◆ **DIRECTIONS FOR THIS TASK**
The answer is to contain only the line containing "В 2019-м главным" and the lines after it through the last one, each reproduced exactly as it appears below.

◆ **DATASET RECORDS**
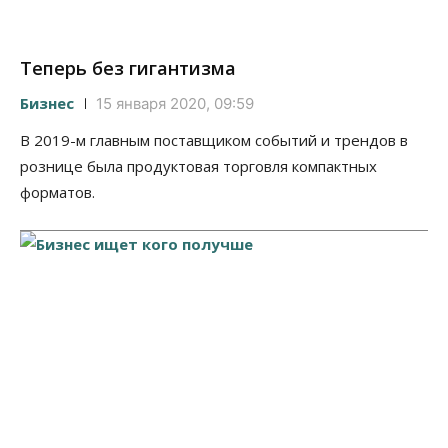
Теперь без гигантизма
Бизнес
15 января 2020, 09:59
В 2019-м главным поставщиком событий и трендов в
рознице была продуктовая торговля компактных
форматов.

◆ **ANSWER**
В 2019-м главным поставщиком событий и трендов в
рознице была продуктовая торговля компактных
форматов.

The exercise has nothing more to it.